Aston Rowant also delivered excitement by day, including adults of the lovely little Nemophora minimella and the mines of Ectoedemia arcuatella on Wild Strawberry – the second and first records (respectively) of these species for Oxfordshire.
|Nemophora minimella (male)|
|Ectoedemia arcuatella mine|
Over the latter half of the summer, I found 2 more new moths for Oxfordshire as leafmines. Most cryptic was Phyllonorycter ulicicolella, rooted out of a gorse spine at Sydlings Copse in November, while more expected was Lyonetia prunifoliella which has been expanding its range and threatening to make an entrance for a while, duly doing so with some mines on Blackthorn along the Thames at Goring. About half an hour before finding these, I’d also potted a Sorhagenia sp. Off some Buckthorn and thought very little of it, other than that it was my first of this genus, and rather rare, but on going under Peter Hall’s knife it turned out to be janiszewskae, and another new moth for Oxfordshire. All of this was found on a trip that failed to find Epermenia insecurella at nearby Hartslock. In mothing, it seems best to expect the unexpected.

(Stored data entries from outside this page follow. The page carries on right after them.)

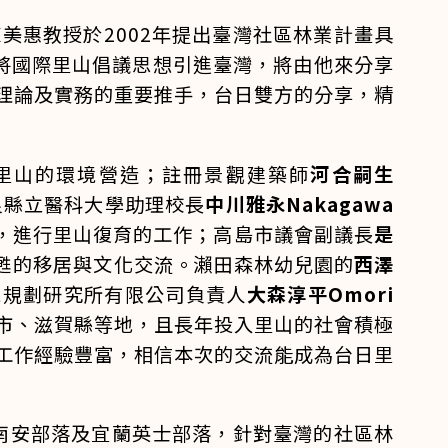
美惠教授於2002年提出臺灣社區林業計畫具
年將國際里山倡議思想引進臺灣，將由他來分享
理論及實務的重要推手，台日雙方的分享，精
里山的環境營造；註冊景觀建築師
河合嗣生
良縣立醫科大學助理校長
中川雅永Nakagawa
，進行里山復育的工作；高島市議會副議長
是
復甦的移居與文化交流。瀨田森林幼兒園的
西澤
境規劃研究所有限公司負責人
大森淳平Omori
市、滋賀縣等地，且長年投入里山的社會積極
工作經驗豐富，相信本次的交流能成為台日里
南安部落及宜蘭英士部落，針對臺灣的社區林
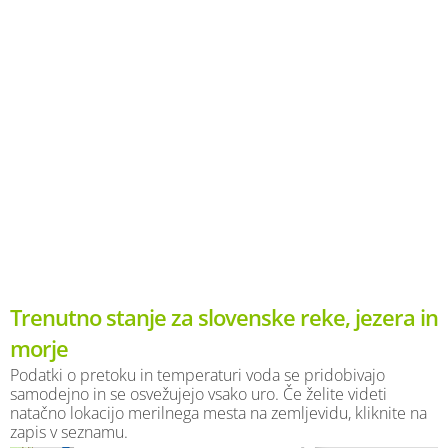
Trenutno stanje za slovenske reke, jezera in
morje
Podatki o pretoku in temperaturi voda se pridobivajo
samodejno in se osvežujejo vsako uro. Če želite videti
natačno lokacijo merilnega mesta na zemljevidu, kliknite na
zapis v seznamu.
×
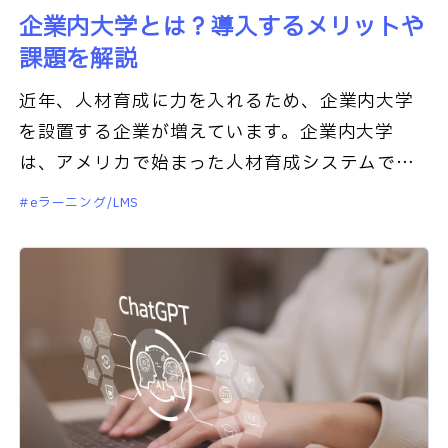
企業内大学とは？導入するメリットや
課題を解説
近年、人材育成に力を入れるため、企業内大学
を設置する企業が増えています。企業内大学
は、アメリカで始まった人材育成システムで
す。本記事では、企業大学の概要のほか導入す
eラーニング/LMS
るメリットや課題を解説します。人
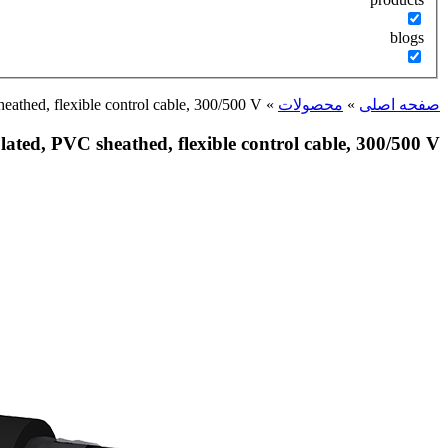
blogs
athed, flexible control cable, 300/500 V
»
محصولات
»
صفحه اصلی
ated, PVC sheathed, flexible control cable, 300/500 V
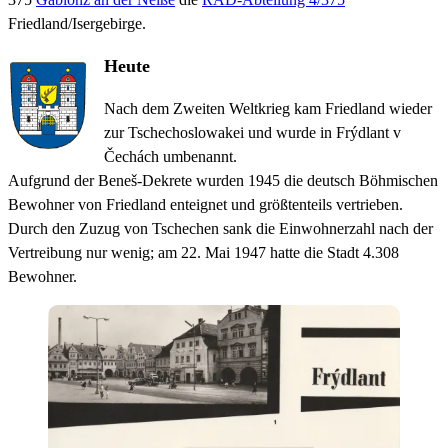
Friedland/Isergebirge.
Heute
Nach dem Zweiten Weltkrieg kam Friedland wieder
zur Tschechoslowakei und wurde in Frýdlant v
Čechách umbenannt.
Aufgrund der Beneš-Dekrete wurden 1945 die deutsch Böhmischen
Bewohner von Friedland enteignet und größtenteils vertrieben.
Durch den Zuzug von Tschechen sank die Einwohnerzahl nach der
Vertreibung nur wenig; am 22. Mai 1947 hatte die Stadt 4.308
Bewohner.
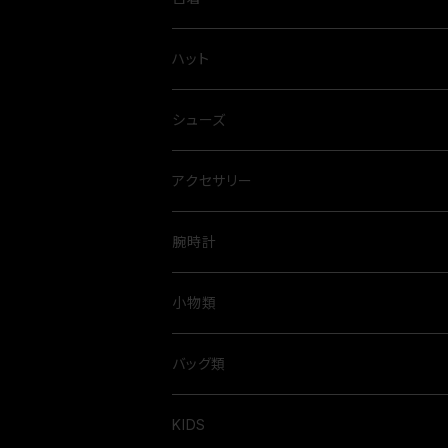
ハット
シューズ
アクセサリー
腕時計
小物類
バッグ類
KIDS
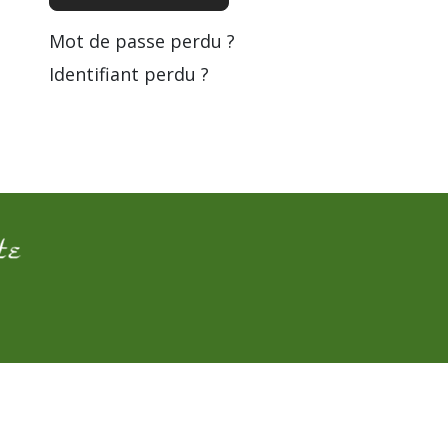
Mot de passe perdu ?
Identifiant perdu ?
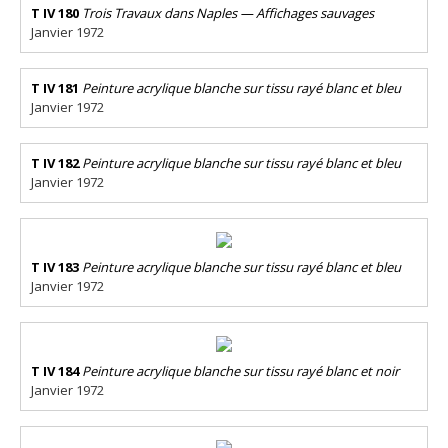
T IV 180
Trois Travaux dans Naples — Affichages sauvages
Janvier 1972
T IV 181
Peinture acrylique blanche sur tissu rayé blanc et bleu
Janvier 1972
T IV 182
Peinture acrylique blanche sur tissu rayé blanc et bleu
Janvier 1972
T IV 183
Peinture acrylique blanche sur tissu rayé blanc et bleu
Janvier 1972
T IV 184
Peinture acrylique blanche sur tissu rayé blanc et noir
Janvier 1972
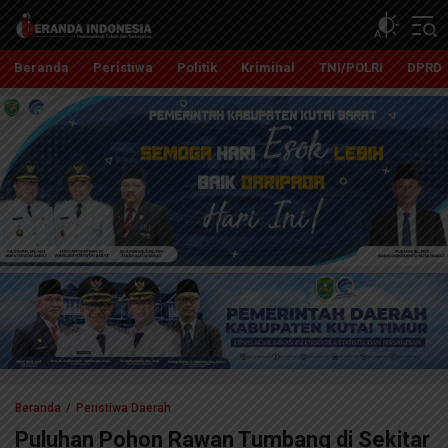
Beranda Indonesia
Independent, Tajam dan Terpercaya
Beranda
Peristiwa
Politik
Kriminal
TNI/POLRI
DPRD
Beranda
Peristiwa Daerah
Puluhan Pohon Rawan Tumbang di Sekitar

|Phyllonorycter ulicicolella mine - Sydlings Copse|
|Lyonetia prunifoliella mine - Goring|
Further local excitement was provided by a session leaf-mining up at Wytham Woods with Doug Boyes, where we found Phyllocnistis xenia (Grey Poplar) and Cosmopterix scribaiella (Reed), which (pending verification of 2019 records) look like they might be new to VC22.

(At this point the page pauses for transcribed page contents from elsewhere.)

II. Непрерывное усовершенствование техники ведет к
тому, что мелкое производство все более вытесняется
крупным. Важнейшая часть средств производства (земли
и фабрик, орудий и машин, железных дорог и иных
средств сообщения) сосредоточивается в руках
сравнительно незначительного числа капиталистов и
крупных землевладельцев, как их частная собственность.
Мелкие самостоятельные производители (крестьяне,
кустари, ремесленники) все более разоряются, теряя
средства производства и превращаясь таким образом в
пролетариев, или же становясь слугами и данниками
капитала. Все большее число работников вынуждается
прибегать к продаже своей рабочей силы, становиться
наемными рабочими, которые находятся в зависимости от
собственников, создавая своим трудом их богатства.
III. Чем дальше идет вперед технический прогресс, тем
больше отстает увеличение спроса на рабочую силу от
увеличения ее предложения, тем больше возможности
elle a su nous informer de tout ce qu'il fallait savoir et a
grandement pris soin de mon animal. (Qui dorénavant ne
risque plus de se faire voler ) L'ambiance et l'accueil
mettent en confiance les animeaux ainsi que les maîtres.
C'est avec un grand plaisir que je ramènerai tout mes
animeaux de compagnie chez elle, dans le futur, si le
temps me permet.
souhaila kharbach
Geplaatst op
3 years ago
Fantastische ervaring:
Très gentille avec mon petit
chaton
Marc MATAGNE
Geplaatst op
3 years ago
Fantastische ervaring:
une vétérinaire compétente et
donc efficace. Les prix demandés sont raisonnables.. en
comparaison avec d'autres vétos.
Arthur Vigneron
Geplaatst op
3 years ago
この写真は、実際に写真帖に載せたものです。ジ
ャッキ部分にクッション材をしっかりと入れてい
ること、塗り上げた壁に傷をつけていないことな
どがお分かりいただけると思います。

|Phyllocnistis xenia mine|
|Cosmopterix scribaiella mines|
Leaf-mining has continued right up to the present day as well, at the start of December, scrabbling around on Putney Bridge and embarrassing some friends as I collected Pellitory of the Wall covered in Cosmopterix pulchrimella mines, and also with several winter trips to look for miners on gorse and broom. After the initial success at Sydlings Copse, I spent quite a bit more time looking for the mines of Phyllonorycter ulicicolella, and its close relative, scopariella. I found the former at 3 more sites, and the latter at 2, including back in native Somerset at Willet Hill, where it was new to VC5. There’s a bit more about searching for these in an older post on this blog.

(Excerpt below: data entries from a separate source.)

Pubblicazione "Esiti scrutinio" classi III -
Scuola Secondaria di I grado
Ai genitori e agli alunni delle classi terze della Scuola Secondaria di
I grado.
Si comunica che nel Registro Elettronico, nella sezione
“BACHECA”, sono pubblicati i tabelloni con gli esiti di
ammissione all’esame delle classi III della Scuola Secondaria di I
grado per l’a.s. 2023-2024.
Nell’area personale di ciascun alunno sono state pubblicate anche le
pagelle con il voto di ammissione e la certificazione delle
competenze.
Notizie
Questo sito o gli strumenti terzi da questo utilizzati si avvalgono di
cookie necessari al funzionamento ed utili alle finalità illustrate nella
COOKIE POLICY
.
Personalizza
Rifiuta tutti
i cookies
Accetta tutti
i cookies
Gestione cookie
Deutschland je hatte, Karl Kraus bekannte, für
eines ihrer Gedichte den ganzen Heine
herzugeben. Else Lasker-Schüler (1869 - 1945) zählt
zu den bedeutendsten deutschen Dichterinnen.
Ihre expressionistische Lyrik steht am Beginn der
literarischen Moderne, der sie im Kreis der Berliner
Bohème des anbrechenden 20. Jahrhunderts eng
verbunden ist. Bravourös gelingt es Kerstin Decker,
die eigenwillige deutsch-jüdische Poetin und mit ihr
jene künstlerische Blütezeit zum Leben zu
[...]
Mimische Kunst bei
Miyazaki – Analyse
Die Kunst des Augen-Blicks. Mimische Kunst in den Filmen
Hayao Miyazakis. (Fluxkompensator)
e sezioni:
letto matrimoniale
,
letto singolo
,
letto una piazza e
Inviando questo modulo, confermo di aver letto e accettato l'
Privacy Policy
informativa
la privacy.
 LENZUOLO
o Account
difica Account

|Cosmopterix pulchrimella - ex mine on Putney Bridge|
|Phyllonorycter scopariella mine - Greenham Common|
In numbers, 2020 was my best year for moths yet, I recorded 746 species in total, in contrast to 617 in 2019. Of these, 220 were new for me, taking me past my 1000th species (a Tissue at Aston Rowant apparently). Interestingly, in 2019, 161 of these were not at light, whereas in 2020 it was 322 – a marked shift in approach as being stationed in a city full-time deprived me of garden trapping, and I tried to be a bit more targeted about tracking down rare species by day (77 vs 56 nationally notable species in 2019). In a year marked by a dramatic shrinking of social horizons, it was also nice that some of my mothing managed to be a bit more collaborative than 2019 (or rather exploitative, as it was mostly other people generously helping me), and I owe a big thanks to people who helped with with IDs (particularly Rob Edmunds, Peter Hall and Paul Wilkins), queries (the long-suffering Somerset/Upper Thames recorders) and let me tag along with trapping trips (big thanks to Doug Boyes and the hundreds of species he showed me up at Wytham), as well as the people who generously let me trap on their land (the National Trust in Somerset, and BBOWT and Natural England in Oxfordshire).